Aktionäre segnen weiter hohe Gehälter ab
Seit 2014 ist die Gesetzesvorlage, welche aus der Initiative hervorging, in Kraft. Mit ernüchterndem Resultat. Nachdem mehrere Grosskonzerne ihre Generalversammlungen abgehalten haben, wird klar: Von tieferen Managerlöhnen wollen die Aktionäre weiterhin nichts wissen.
Zwar konnten die Aktionäre noch keine bindenden Entscheide zu den Löhnen der Verwaltungsräte und Führungspositionen fällen. Erst ab dem nächsten Jahr gehört dies zu ihrem Pflichtenheft.
Initiant Minder sieht zu viele Schlupflöcher
Das bringt Initiative-Vater Minder auf die Palme. Die Umsetzung dauere zu lange. Die Verordnung des Bundesrates sei mangelhaft. «Es stört mich ganz gewaltig, dass die Verordnung so viele Hintertüren offen lässt», sagt der Ständerat gegenüber der «Tagesschau».
«Das Volk begreift nicht, dass sie diese Initiative vor 15 Monaten mit einem hohen Ja-Anteil gutgeheissen hat. Und jetzt lassen die Unternehmen ihre Aktionäre nicht einmal über die Vergütungen der Kader abstimmen.»

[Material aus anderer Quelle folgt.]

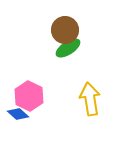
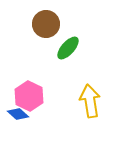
brown circle: moved 19 px left, 6 px up
green ellipse: rotated 15 degrees counterclockwise
yellow arrow: moved 2 px down
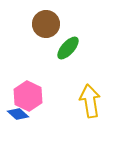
pink hexagon: moved 1 px left
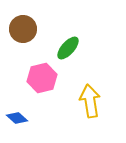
brown circle: moved 23 px left, 5 px down
pink hexagon: moved 14 px right, 18 px up; rotated 20 degrees clockwise
blue diamond: moved 1 px left, 4 px down
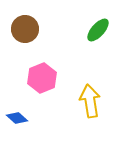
brown circle: moved 2 px right
green ellipse: moved 30 px right, 18 px up
pink hexagon: rotated 8 degrees counterclockwise
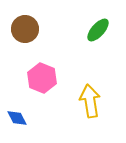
pink hexagon: rotated 16 degrees counterclockwise
blue diamond: rotated 20 degrees clockwise
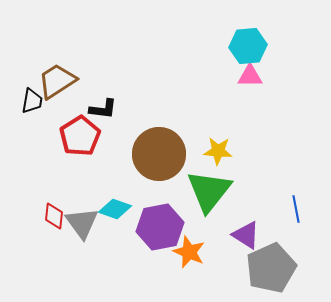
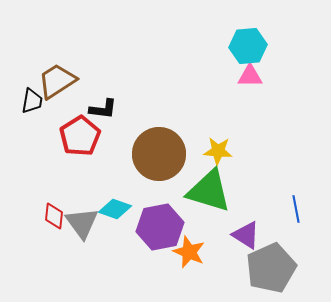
green triangle: rotated 51 degrees counterclockwise
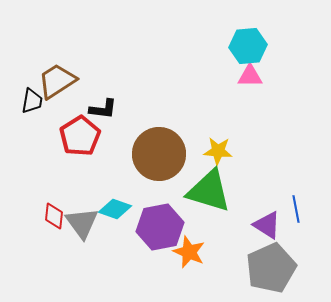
purple triangle: moved 21 px right, 10 px up
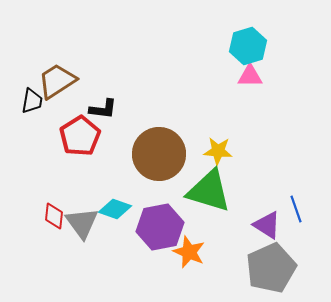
cyan hexagon: rotated 12 degrees counterclockwise
blue line: rotated 8 degrees counterclockwise
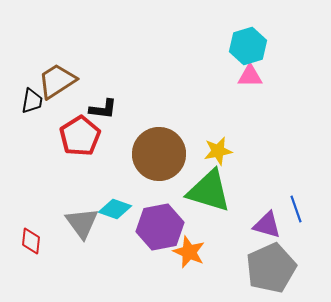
yellow star: rotated 16 degrees counterclockwise
red diamond: moved 23 px left, 25 px down
purple triangle: rotated 16 degrees counterclockwise
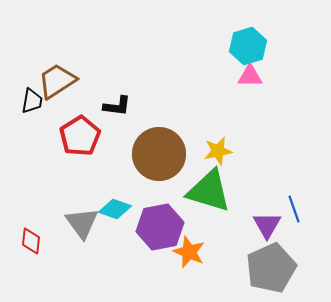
black L-shape: moved 14 px right, 3 px up
blue line: moved 2 px left
purple triangle: rotated 44 degrees clockwise
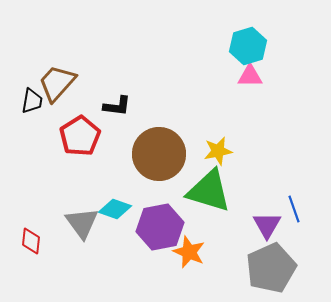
brown trapezoid: moved 2 px down; rotated 15 degrees counterclockwise
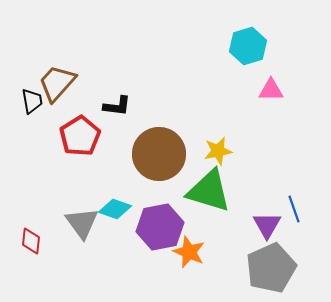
pink triangle: moved 21 px right, 14 px down
black trapezoid: rotated 20 degrees counterclockwise
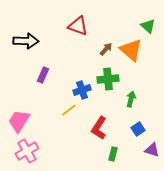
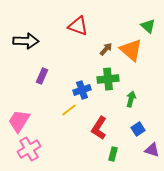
purple rectangle: moved 1 px left, 1 px down
pink cross: moved 2 px right, 2 px up
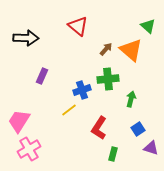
red triangle: rotated 20 degrees clockwise
black arrow: moved 3 px up
purple triangle: moved 1 px left, 2 px up
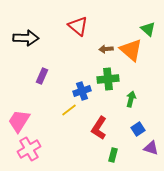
green triangle: moved 3 px down
brown arrow: rotated 136 degrees counterclockwise
blue cross: moved 1 px down
green rectangle: moved 1 px down
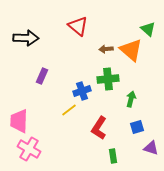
pink trapezoid: rotated 30 degrees counterclockwise
blue square: moved 1 px left, 2 px up; rotated 16 degrees clockwise
pink cross: rotated 30 degrees counterclockwise
green rectangle: moved 1 px down; rotated 24 degrees counterclockwise
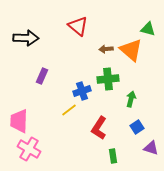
green triangle: rotated 28 degrees counterclockwise
blue square: rotated 16 degrees counterclockwise
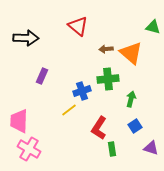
green triangle: moved 5 px right, 2 px up
orange triangle: moved 3 px down
blue square: moved 2 px left, 1 px up
green rectangle: moved 1 px left, 7 px up
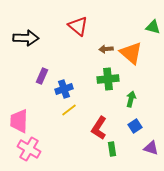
blue cross: moved 18 px left, 2 px up
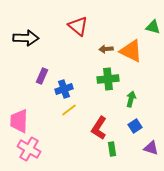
orange triangle: moved 2 px up; rotated 15 degrees counterclockwise
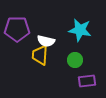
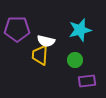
cyan star: rotated 25 degrees counterclockwise
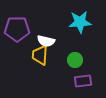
cyan star: moved 8 px up; rotated 10 degrees clockwise
purple rectangle: moved 4 px left
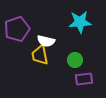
purple pentagon: rotated 20 degrees counterclockwise
yellow trapezoid: rotated 15 degrees counterclockwise
purple rectangle: moved 1 px right, 2 px up
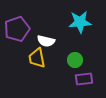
yellow trapezoid: moved 3 px left, 3 px down
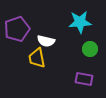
green circle: moved 15 px right, 11 px up
purple rectangle: rotated 18 degrees clockwise
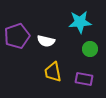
purple pentagon: moved 7 px down
yellow trapezoid: moved 16 px right, 14 px down
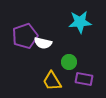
purple pentagon: moved 8 px right
white semicircle: moved 3 px left, 2 px down
green circle: moved 21 px left, 13 px down
yellow trapezoid: moved 1 px left, 9 px down; rotated 20 degrees counterclockwise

Das Justizdepartement antwortet auf diese Kritik schriftlich, die Verordnung sei «zwei Monate früher als gefordert umgesetzt» worden. Der Bundesrat habe dabei den Geist der Initiative «sehr wohl berücksichtigt».

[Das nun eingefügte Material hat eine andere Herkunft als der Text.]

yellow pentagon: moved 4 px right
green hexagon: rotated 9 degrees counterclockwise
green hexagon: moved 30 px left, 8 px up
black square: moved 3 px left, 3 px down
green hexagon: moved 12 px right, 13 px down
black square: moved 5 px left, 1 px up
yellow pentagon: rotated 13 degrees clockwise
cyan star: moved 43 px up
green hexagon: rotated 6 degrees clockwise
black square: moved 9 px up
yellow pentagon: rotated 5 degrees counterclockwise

Die Grossaktionäre sind in erster Linie an hohen Gewinnen interessiert und weniger an tiefen Managerlöhnen
An den hohen Managerlöhnen und –boni werde sich auch in naher Zukunft nichts ändern. Davon überzeugt ist Wirtschaftsprofessor Peter V. Kunz von der Universität Bern. Die Minder-Initiative habe in erster Linie dazu geführt, dass die Aktionäre entscheiden.
«Bei vielen Publikumsgesellschaften in der Schweiz sind es ausländische Aktionäre, die dominieren. Diese Grossaktionäre sind in erster Linie an hohen Gewinnen interessiert und weniger an tiefen Managerlöhnen», so Kunz. Daran werde sich auch nichts ändern, wenn die Initiative vollständig umgesetzt sei.